> Pixel coordinate grounding data:
________________
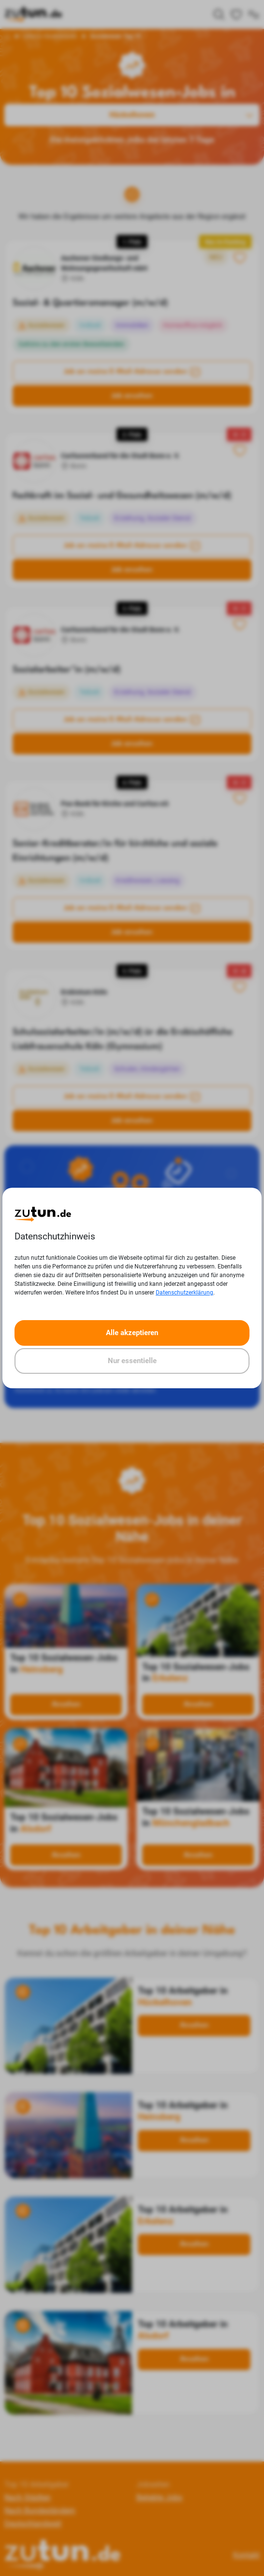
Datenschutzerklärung (184, 1292)
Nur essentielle (132, 1360)
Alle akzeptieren (132, 1332)
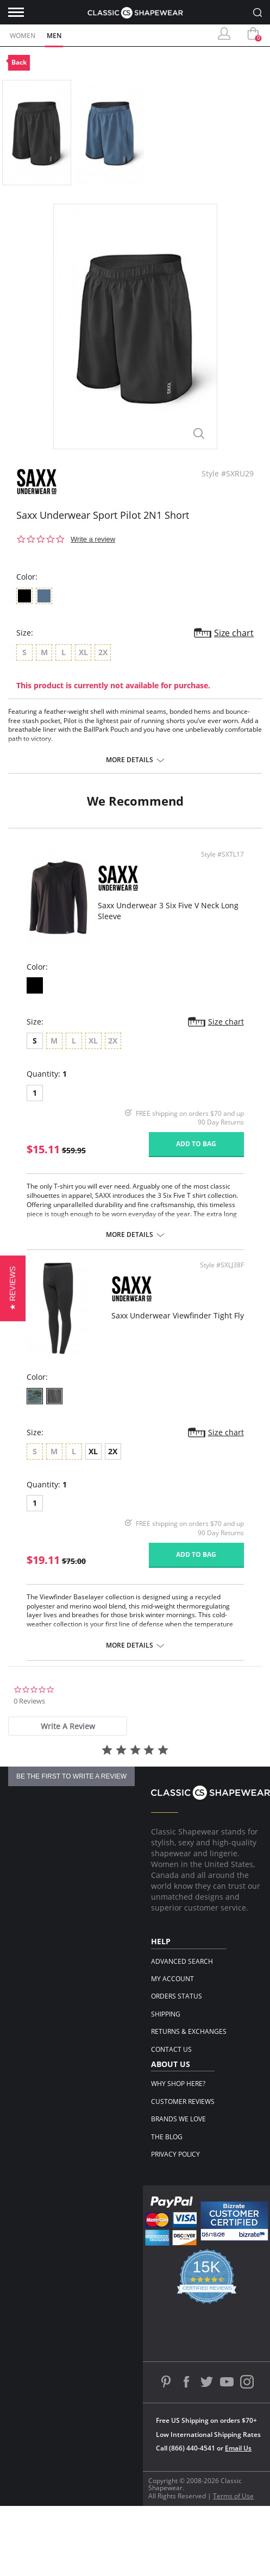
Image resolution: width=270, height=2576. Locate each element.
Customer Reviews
________________
> Activity:
Could every line above be set down exactly, with the pictures omitted?

> Exercise response:
Datenschutzerklärung (184, 1292)
Nur essentielle (132, 1360)
Alle akzeptieren (132, 1332)
Image resolution: width=270, height=2576. Locate each element.
Customer Reviews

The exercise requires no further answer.